Per quanto impegnative, le giornate di chi, come me, insegna al tempo del Coronavirus sono un privilegio: il privilegio di poter svolgere anche “in remoto”, da casa, il nostro lavoro e, soprattutto, quello di poter in qualche misura contribuire a rassicurare i ragazzi che incontriamo quasi ogni giorno nelle videolezioni, mai così desiderosi di partecipare, di porre domande, di discutere, come pure di essere visti e ascoltati. Ed ecco che, in un frangente simile, il mestiere di docente comporta anche il senso della ancor maggiore responsabilità che si ha nei confronti dei propri studenti.
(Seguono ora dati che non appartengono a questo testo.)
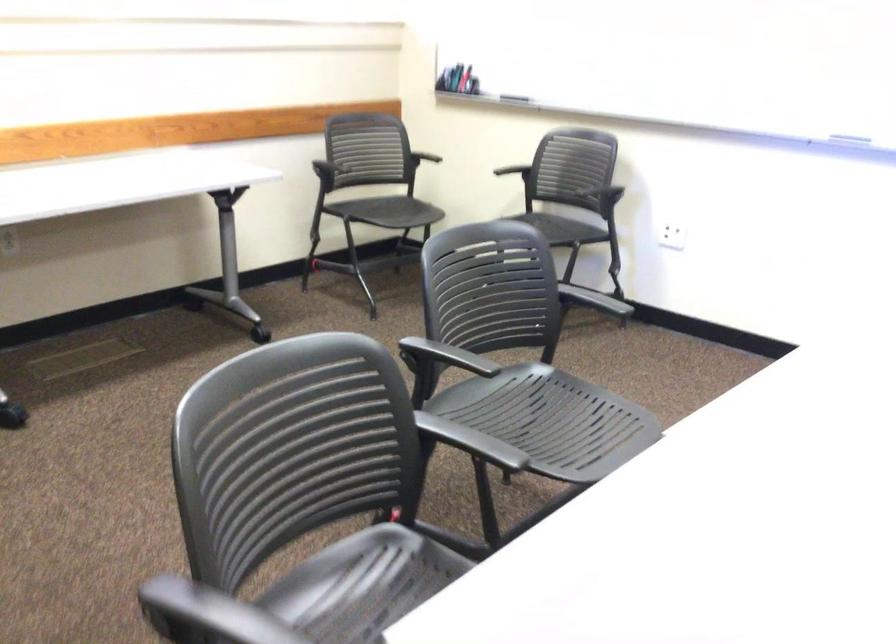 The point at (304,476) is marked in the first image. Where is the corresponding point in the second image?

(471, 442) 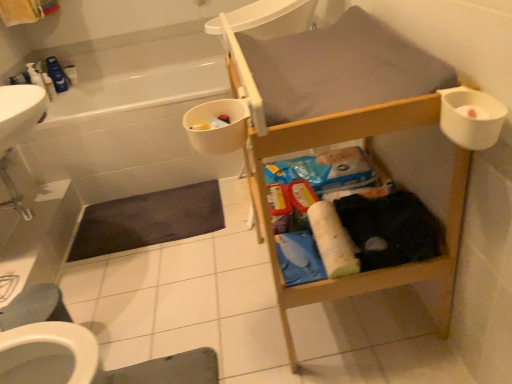 Locate an element on the screen. This screenshot has width=512, height=384. vacant location below dark matte bath mat at lower left, the first bath mat when ordered from top to bottom (from a real-world perspective) is located at coordinates tap(147, 215). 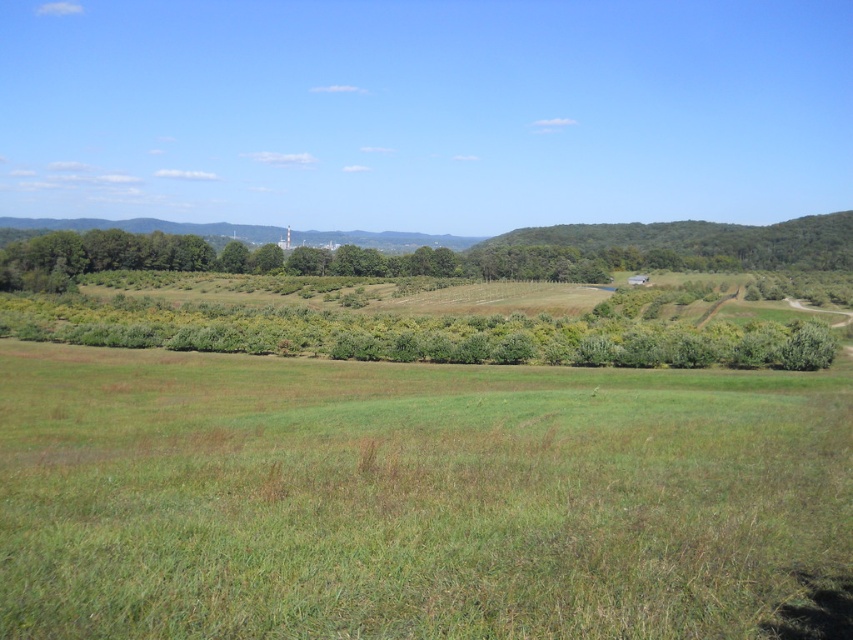 Who is lower down, green grassy field at center or green leafy trees at center?

green grassy field at center is below.

This screenshot has height=640, width=853. In order to click on green grassy field at center in this screenshot , I will do `click(410, 497)`. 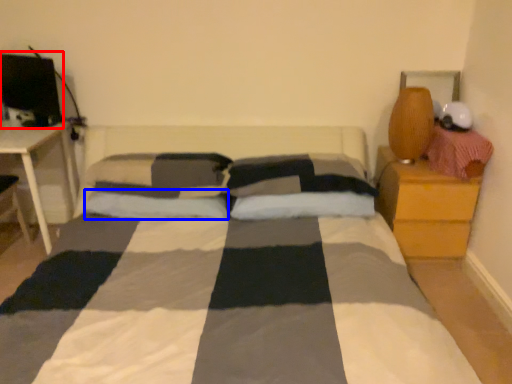 Question: Among these objects, which one is farthest to the camera, computer monitor (highlighted by a red box) or pillow (highlighted by a blue box)?

Choices:
 (A) computer monitor
 (B) pillow

Answer: (A) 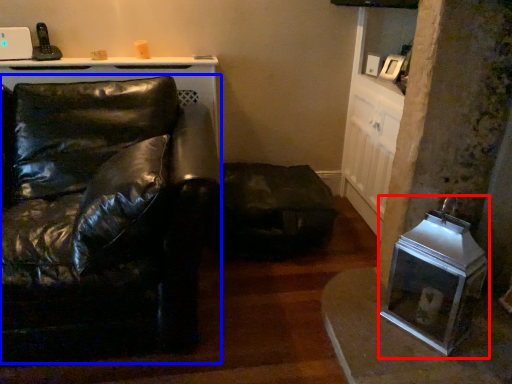 Question: Which object is closer to the camera taking this photo, appliance (highlighted by a red box) or studio couch (highlighted by a blue box)?

Choices:
 (A) appliance
 (B) studio couch

Answer: (B) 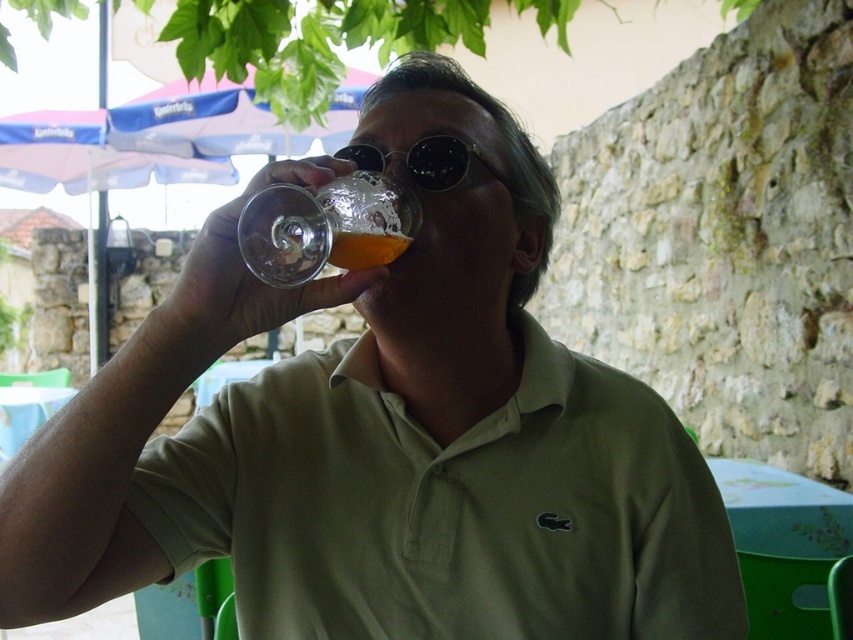 You are a photographer trying to capture the man in the image. You want to ensure both the green cotton polo shirt at center and the translucent glass at upper center are clearly visible in your photo. Which object should you focus on first to ensure depth of field captures both?

The green cotton polo shirt at center is taller than the translucent glass at upper center. To ensure both are in focus, focus on the farther object first, which would be the translucent glass at upper center since it is closer to the camera and the shirt is behind it. However, since the shirt is taller, adjusting focus might require a mid point. Alternatively, using a smaller aperture could help maximize depth of field for both.

What is the 2D coordinate of the green cotton polo shirt at center in the image?

The 2D coordinate of the green cotton polo shirt at center is at point (447,508).

You are a photographer trying to capture the man in the green cotton polo shirt at center. The camera is positioned at point 0.0, 0.0. To ensure the shirt is in focus, where should you aim the camera? Please provide coordinates based on the image grid system.

The green cotton polo shirt at center is located at point (447,508), so you should aim the camera at those coordinates to focus on the shirt.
Nel mio caso, poi, al rammarico per la forzata rinuncia alle attività didattiche dal vivo, “in presenza” (lezioni, seminari, esami, tesi di laurea) e al tentativo di impostare quelle attività tramite web con modalità che permettano di mantenere il più possibile il contatto umano – e tengano conto delle difficoltà di chi non ha un pc portatile o una rete stabile – si aggiunge la preoccupazione per quella metà dei miei studenti che non possiamo avere con noi nell’aula virtuale in cui al momento insegno: le persone iscritte ai due laboratori filosofici che sto tenendo e che avrebbero dovuto svolgersi nelle carceri di Bollate e Opera, persone che, essendo appunto ristrette in quegli istituti penitenziari (rigorosamente off-line), ora non possono partecipare alle lezioni, né avere alcun contatto con l’esterno. Persone la cui condizione ci è al momento un po’ più facile capire, o forse soltanto immaginare, in questi giorni in cui l’emergenza sanitaria in corso ci fa sentire tutti reclusi.